Nikka’s Mom, at first, expresses concern about her idea of proposing and asks if Smith would be offended. How would a man perceive a proposal from a woman? Would it feel like she was stealing his thunder? For Nikka, this is not a problem at all, “I know him so well. I know he wouldn’t take it offensively.”
Nikka believes when you’re in a relationship there has to be mutual respect. You should never feel limited by who you’re with. “There are some guys, when you’re with them, you have to tone down your shine,” Nikka says. “I’m glad I met someone who is very supportive. I was empowered. If it wasn’t him, I probably wouldn’t have thought of proposing.”
Recognizing and respecting each other’s individuality is a core value in Nikka and Smith’s relationship. “We played Dungeons and Dragons together for so long that we’ve built respect,” Nikka says. “When I got to know him, I felt like we were able to at least bridge a lot of our differences and admire each other’s strengths.”
Life experiences and past relationships have shown them how to accept each other’s flaws and willingly empathize with one another when conflicts arise.
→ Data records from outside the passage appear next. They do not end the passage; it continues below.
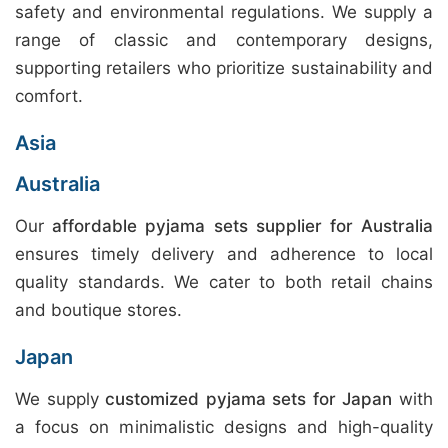
safety and environmental regulations. We supply a
range of classic and contemporary designs,
supporting retailers who prioritize sustainability and
comfort.
Asia
Australia
Our
affordable pyjama sets supplier for Australia
ensures timely delivery and adherence to local
quality standards. We cater to both retail chains
and boutique stores.
Japan
We supply
customized pyjama sets for Japan
with
a focus on minimalistic designs and high-quality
But before you can even begin to embrace your partner’s quirks, for Nikka, it’s important to establish stability and healing within yourself. “Most important is to be happy within yourself first. Then, you can look at your partner with clearer eyes. You can fully appreciate your partner and how they would be when you mix your lives together.”
With that unwavering faith, clarity, and deep understanding of Smith and their relationship, it was an easy decision for Nikka to propose right back. After all, the right person for you will always say yes to the love you offer.

Ultimately, a proposal is an act of love and a promise of commitment. It’s not just about tradition. Nikka and Smith also show us what matters is having faith and pride in your own love story and how you choose to commit to your person.